Newton's Laws of Motion (in my knowledge) are originally given for particles but can be extended for extended bodies, like for a rigid body.
To derive Newton's Second Law for a rigid body we can consider (as my textbook says) it to be a collection of particles.
I do not understand that when we say a rigid body is a system of particles, what are we referring to 'particles' here? Atoms? a differential element of the material? or something else?
As an extension of this question, can we consider a deformable body as a collection of particles and develop the Newton's Second Law for it as well? If yes then what will be the 'particle' in the case of deformable body?
Best Answer
TL;DR Never forget that we are talking about models here. We know that they cover only part of reality, but they are good enough and much easier to handle than "the full story".
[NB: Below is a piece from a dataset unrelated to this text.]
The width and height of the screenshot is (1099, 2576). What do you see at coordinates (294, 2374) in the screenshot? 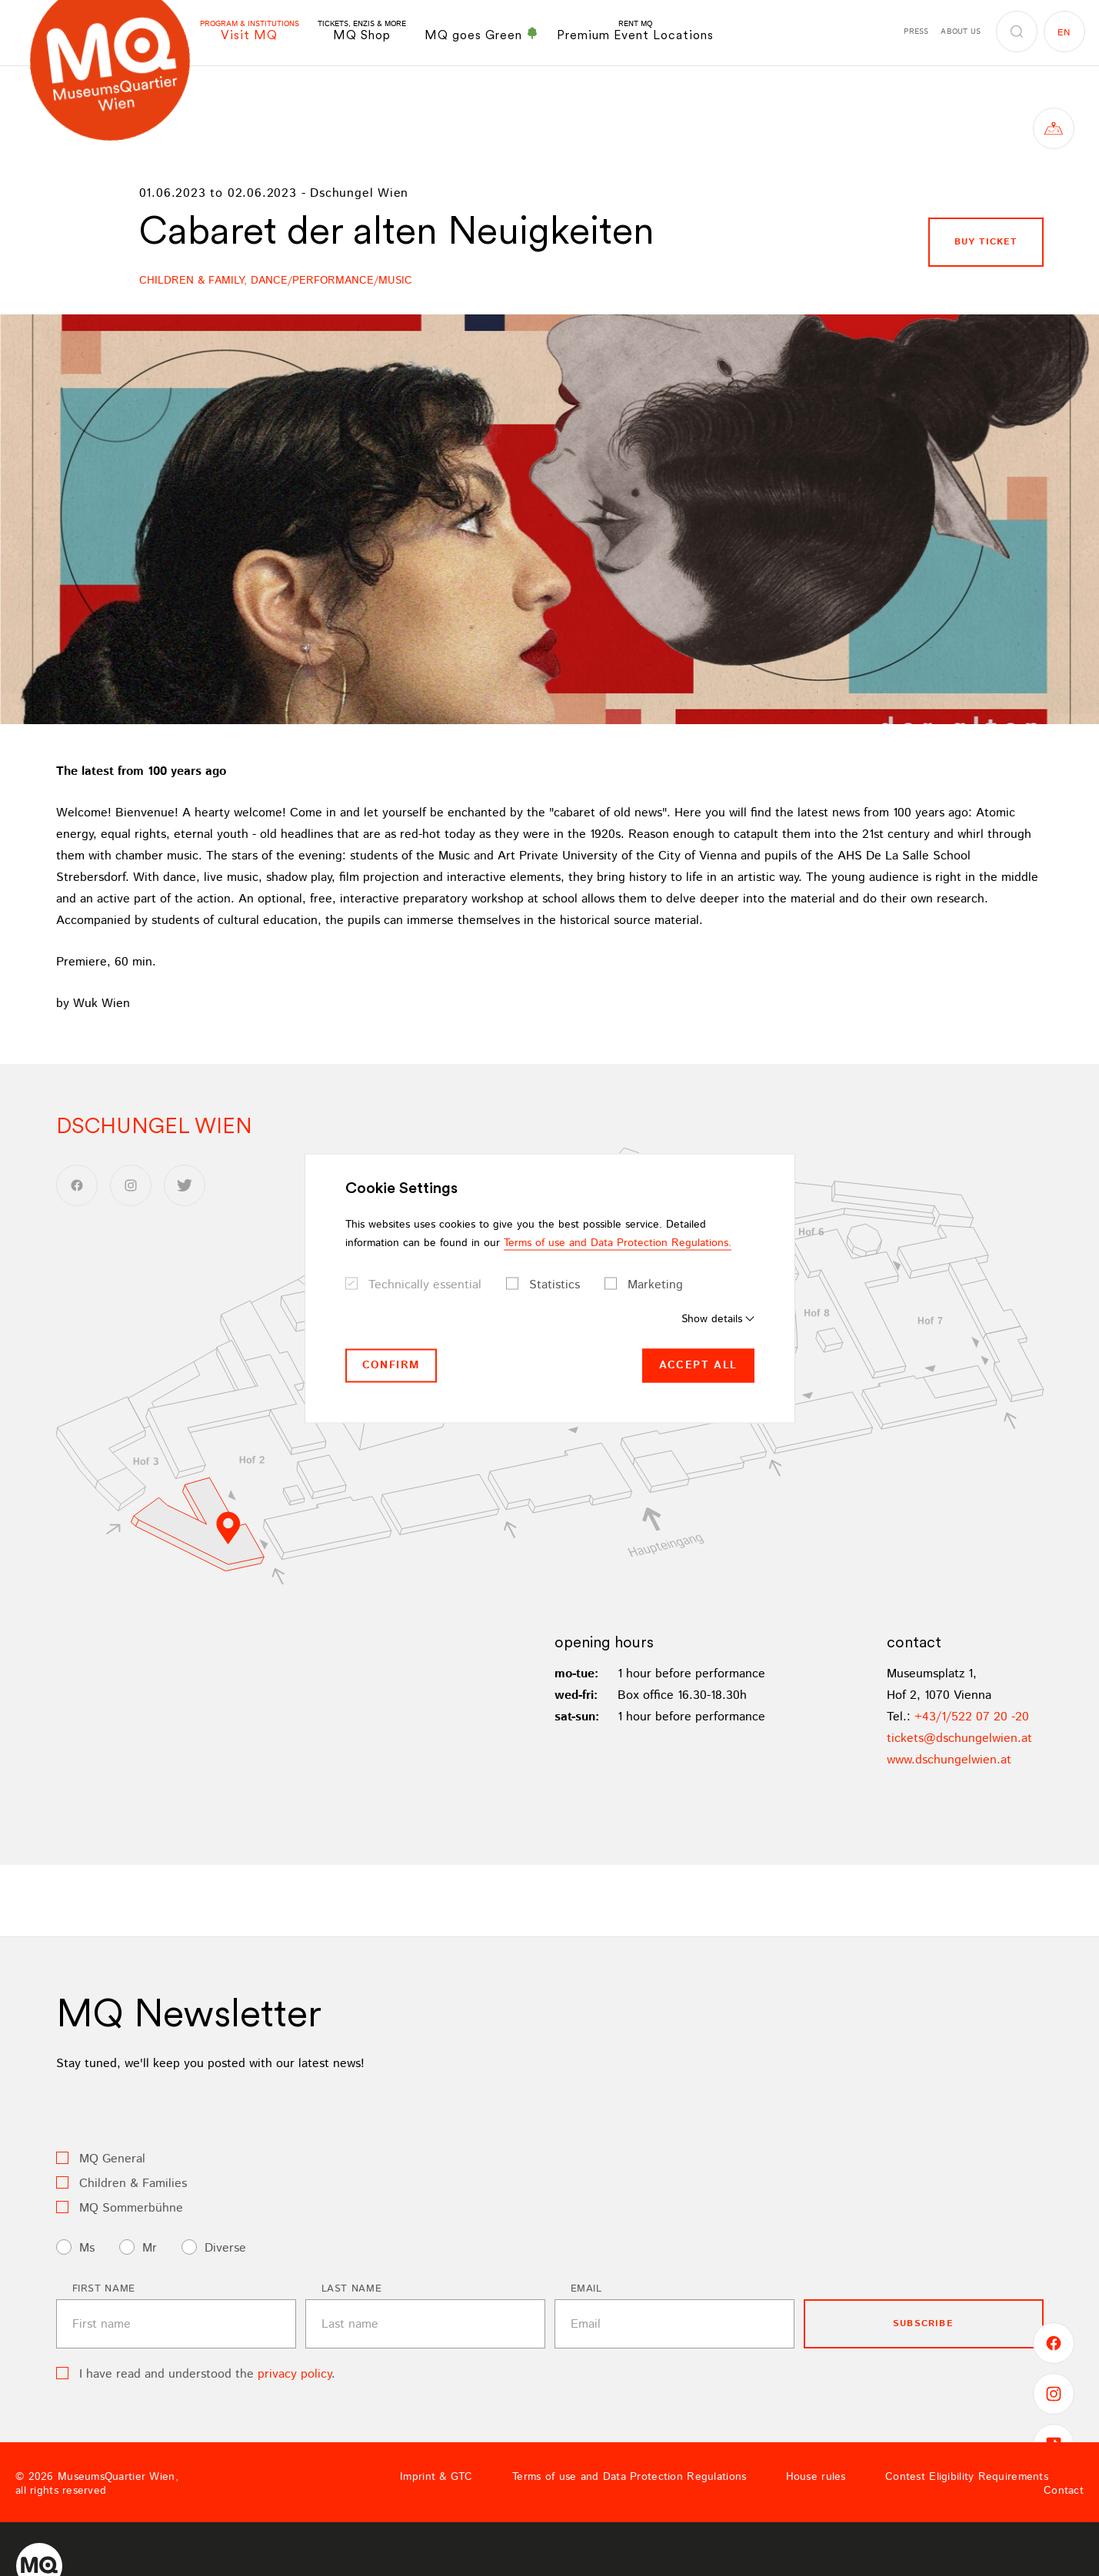 I see `privacy policy` at bounding box center [294, 2374].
A model need not correspond to each and every aspect of reality, only to those that we are interested in, that we need for our calculations. We want models that allow us to easily compute results that match reality to a degree that satisfies our needs.
So, if we talk about rigid bodies in Newtonian mechanics, we are interested in their movement and rotation as caused by external forces.
You mention the "wiggling of atoms" at the microscopic level (thermodynamics). You are absolutely correct. In an apple falling down from a tree, you don't have all atoms moving parallel, all with the same speed and direction, but instead each atom with its own chaotic movement.
We observed in many experiments that rigid macroscopic bodies react to forces the same way, regardless of their temperature (the amount of atom wiggling). So, a model of non-moving atoms in itself only represents absolute zero temperature, but we found out that it also matches our observations at higher temperatures. So, although we know that in reality we have a chaotic movement of particles, we can still use a model without that micro-level movement and get the correct result. This is an experiment-based justification for ignoring the "wiggling", but we can also do it mathematically.
If we take this chaotic micro-movement into account, we need to use statistics. And after some higher-mathematics calculations, we'll find out that, if we have enough atoms, the chaotic atom wiggling cancels itself out of all our formulas. The expected difference between the zero-temperature model and the wiggling-atoms model (as calculated based on a statistics model) quickly falls below any margin relevant for real life.